Still a little panicky? Need a few suggestions to help create that memorable experience? We’ve got you covered. Below is a list of activities in and around our area that might help spark the romance, or at least provide the opportunity for quality time. It’s up to you, how you use it.
- Cuddling up in your king bed under a huge pile of blankets watching an old movie from when you first started dating.
- Taking a scenic drive through mountains and farmlands and historic small towns.
- Getting lost.
- Grabbing a sandwich or burger from a local eatery and picnicking along the Blue Ridge Parkway, do it at night and add star gazing.
- Spending the day in nature, walking, sitting, being.
- Hiking a waterfall trail.
- Horseback riding through the Blue Ridge Mountains.
- Visiting local wineries, breweries, cideries, distilleries, sampling their selection and talking to the owners.
- Wandering through cute little downtowns.
- Savoring local fare.
- Playing a game of cards or putting a puzzle together.
- Staring at the crackling fire in your in-room stone fireplace.
If these suggestions sound like your idea of romance or a way to spend quality time, but you want to kick it up a notch, we’d be happy to assist.
Source: Photo by Katie Salerno from Pexels
Romance at Sugar Tree Inn.
We can provide the atmosphere and the environment, while you provide the romance. Bed and breakfasts have long been synonymous with romantic getaways and we know that many of our guests come here for that very reason. So, what makes Sugar Tree Inn different? Why should you choose us?
We don’t try to sell you on something we’re not. We are a rustic mountain lodge, and we are warm and comfortable and inviting. We are surrounded by nature, and up here we are able to keep the modern world at bay, just for a bit, to allow you time to truly relax and reconnect with yourself, your partner, whoever you are sharing this experience with. And if you want to kick it up another notch, we’ve still got you covered.
Source: Photo by Min An from Pexels
Rustic Mountain Romance.
This year we are introducing a “Rustic Mountain Romance” package. I will caution you, DO NOT get this package just because there is romance in the title and that means you can cross it off your list because you checked a box. Nope. Romance without thought or intention is meaningless. This package is here to enhance your stay, not magically infuse romance into it. Remember the whole quality time/romance link?
Disclaimer stated, here is what we can offer you:
- Additional firewood. (Only during fire season. Unless you are in St. Mary’s Cabin, which is gas logs. Sorry guys.)
- Seasonal bedside floral arrangement from a local florist.
- 2 oz bottle of Sitronu bath salts. (Sitronu makes small batch, hand-blended, natural bath products.)

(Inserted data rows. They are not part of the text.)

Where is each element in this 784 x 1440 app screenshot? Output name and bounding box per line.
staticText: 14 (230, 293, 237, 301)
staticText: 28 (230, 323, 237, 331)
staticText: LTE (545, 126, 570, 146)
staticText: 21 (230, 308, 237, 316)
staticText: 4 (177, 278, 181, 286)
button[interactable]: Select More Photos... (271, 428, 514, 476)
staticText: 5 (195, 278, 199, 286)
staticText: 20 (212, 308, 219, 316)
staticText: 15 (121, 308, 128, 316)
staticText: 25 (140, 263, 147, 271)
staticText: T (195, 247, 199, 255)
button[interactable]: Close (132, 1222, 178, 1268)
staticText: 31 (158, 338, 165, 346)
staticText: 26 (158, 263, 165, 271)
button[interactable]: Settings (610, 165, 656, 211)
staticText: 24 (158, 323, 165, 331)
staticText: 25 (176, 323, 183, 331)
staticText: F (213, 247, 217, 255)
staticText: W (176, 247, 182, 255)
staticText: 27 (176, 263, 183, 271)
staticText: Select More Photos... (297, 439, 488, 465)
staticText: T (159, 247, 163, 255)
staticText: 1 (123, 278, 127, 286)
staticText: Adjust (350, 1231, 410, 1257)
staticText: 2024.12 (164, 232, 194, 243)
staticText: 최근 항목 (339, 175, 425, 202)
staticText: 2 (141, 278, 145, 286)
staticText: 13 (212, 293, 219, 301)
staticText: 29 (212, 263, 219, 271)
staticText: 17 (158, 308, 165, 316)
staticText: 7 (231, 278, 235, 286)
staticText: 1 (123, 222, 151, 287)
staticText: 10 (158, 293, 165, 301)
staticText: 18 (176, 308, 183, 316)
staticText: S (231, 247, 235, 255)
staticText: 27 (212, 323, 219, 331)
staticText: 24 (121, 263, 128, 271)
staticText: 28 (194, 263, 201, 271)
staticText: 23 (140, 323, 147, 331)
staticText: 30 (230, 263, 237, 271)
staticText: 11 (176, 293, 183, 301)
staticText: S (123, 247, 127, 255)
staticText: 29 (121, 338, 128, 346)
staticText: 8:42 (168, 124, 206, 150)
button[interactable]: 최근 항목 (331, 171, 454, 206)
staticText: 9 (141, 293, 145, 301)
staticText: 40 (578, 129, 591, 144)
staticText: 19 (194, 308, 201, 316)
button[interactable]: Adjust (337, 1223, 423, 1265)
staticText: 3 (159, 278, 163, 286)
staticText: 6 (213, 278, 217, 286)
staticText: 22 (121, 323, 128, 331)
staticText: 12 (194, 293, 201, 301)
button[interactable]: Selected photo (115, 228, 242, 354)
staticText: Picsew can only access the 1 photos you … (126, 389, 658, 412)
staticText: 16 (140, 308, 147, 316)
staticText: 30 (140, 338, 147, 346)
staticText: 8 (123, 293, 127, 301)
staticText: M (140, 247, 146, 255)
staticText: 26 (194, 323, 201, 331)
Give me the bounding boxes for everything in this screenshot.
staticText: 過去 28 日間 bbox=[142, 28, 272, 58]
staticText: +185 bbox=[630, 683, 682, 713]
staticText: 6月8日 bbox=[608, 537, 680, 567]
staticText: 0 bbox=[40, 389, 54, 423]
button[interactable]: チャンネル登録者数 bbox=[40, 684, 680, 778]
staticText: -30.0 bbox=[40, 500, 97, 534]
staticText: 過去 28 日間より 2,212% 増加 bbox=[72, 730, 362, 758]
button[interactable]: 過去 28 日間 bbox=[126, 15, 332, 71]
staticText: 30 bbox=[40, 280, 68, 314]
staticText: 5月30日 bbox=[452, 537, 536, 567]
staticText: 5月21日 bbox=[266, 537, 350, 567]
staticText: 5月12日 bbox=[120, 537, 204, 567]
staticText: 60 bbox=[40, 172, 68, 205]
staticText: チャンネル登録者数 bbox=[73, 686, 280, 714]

- Assortment of misfit artisan chocolates from Cocoa Mills. (Misfit, as in, the truffles that didn’t look quite so perfect. But we believe that even misfits need love AND they still taste amazing!)
- Chilled champagne. (A Brut along the lines of Barefoot Bubbly brand, delivered to your room at your choosing. A reasonably priced, quality product.)
- Breakfast-in-bed! Eggs Benedict with fruit, coffee, and juice delivered to your door at 9:30 am the morning of your choosing. (That’s right, we let you sleep in a little AND you get room service.)
And that’s how we do romance mountain-style. For us, it’s all about quality, fun and creating meaningful experiences. What’s your version of romance? How do you spend your “quality” time? (PG, please. Your comment, not necessarily your activity.) We’d love to read your comments.
We wish you a fun-filled Valentine’s Day however you choose to celebrate it and whenever you choose to celebrate it!